Signs of the Churning, 1: British Politics

Screen Shot 2015-09-23 at 07.19.24Less than five months ago we were all certain that the outcome of the British general election would be another hung parliament (see: Guardian, Telegraph). Instead, the Conservative Party won a clear outright majority.

In the resulting race for the Labour leadership every pundit agreed that “left wing outsider” Jeremy Corbyn was “unelectable”. He won in the first round, with almost sixty percent of the vote and a 76% turnout.

Despite having won “a bigger landslide than Tony Blair in 1994“, many persisted in their view that his popularity makes Labour unelectable in 2020, and is “a recipe for electoral defeat“. The Tory Party meanwhile continued to launch attack after attack, calling Corbyn a “threat to national security“, then “disloyal” for not singing the National Anthem, then criticising him as “national joke” for not going to watch a game of rugby.

And then the Prime Minister himself was unexpectedly attacked, by … a previous deputy chairman of the Conservative Party, who had donated £8m to it, and who now published damning and lurid revelations that “entertained the whole country on a dreary Monday morning” and had the whole world laughing.

In a time of churning the old rules begin to break down.

If you can predict what is going to happen next you are a better person than me.

(Something really unlikely perhaps?

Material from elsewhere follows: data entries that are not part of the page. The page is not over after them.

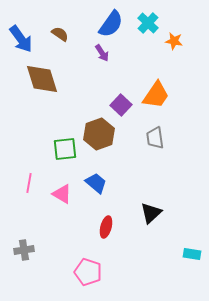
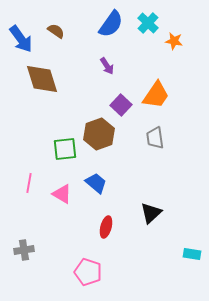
brown semicircle: moved 4 px left, 3 px up
purple arrow: moved 5 px right, 13 px down
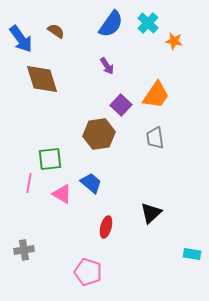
brown hexagon: rotated 12 degrees clockwise
green square: moved 15 px left, 10 px down
blue trapezoid: moved 5 px left
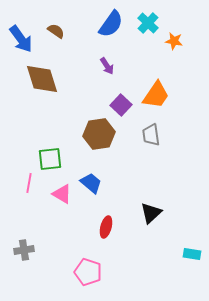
gray trapezoid: moved 4 px left, 3 px up
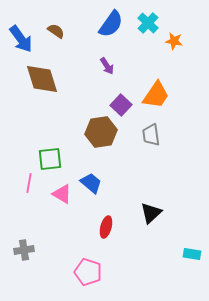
brown hexagon: moved 2 px right, 2 px up
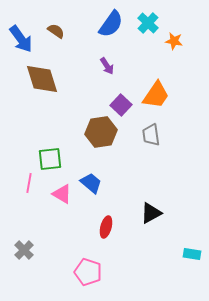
black triangle: rotated 15 degrees clockwise
gray cross: rotated 36 degrees counterclockwise
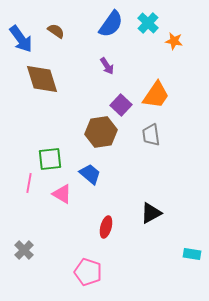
blue trapezoid: moved 1 px left, 9 px up
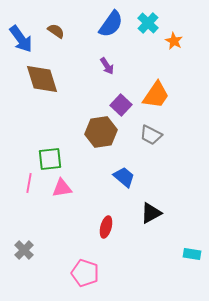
orange star: rotated 18 degrees clockwise
gray trapezoid: rotated 55 degrees counterclockwise
blue trapezoid: moved 34 px right, 3 px down
pink triangle: moved 6 px up; rotated 40 degrees counterclockwise
pink pentagon: moved 3 px left, 1 px down
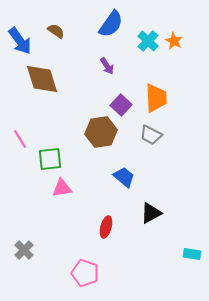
cyan cross: moved 18 px down
blue arrow: moved 1 px left, 2 px down
orange trapezoid: moved 3 px down; rotated 36 degrees counterclockwise
pink line: moved 9 px left, 44 px up; rotated 42 degrees counterclockwise
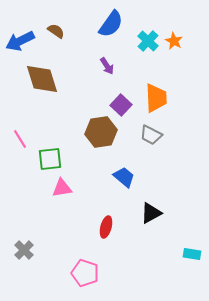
blue arrow: rotated 100 degrees clockwise
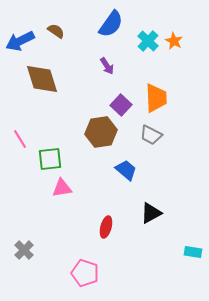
blue trapezoid: moved 2 px right, 7 px up
cyan rectangle: moved 1 px right, 2 px up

Like Volkswagen losing €25bn of market capitalisation in just two days as its shares fall more than 30 percent on revelations that the company cheated in emissions tests?)


In a time of churning it becomes increasingly difficult to predict what will happen next. Some would say impossible.

In such an environment, traditional planning becomes useless.

The only solution is to prepare for the unexpected: to ensure that you have the attitude and the competencies needed to survive (and prosper) no matter what happens.

The Churning provides tools to enable this to happen, both for ourselves (inner leadership) and for our organisations (outer leadership).

Applied well, these can create leaders and organisations who not only survive in a time of churning but actually become stronger because of it, become ‘antifragile’: who accept the churning and see each new challenge as an opportunity to clarify what is important and improve their ability to achieve it.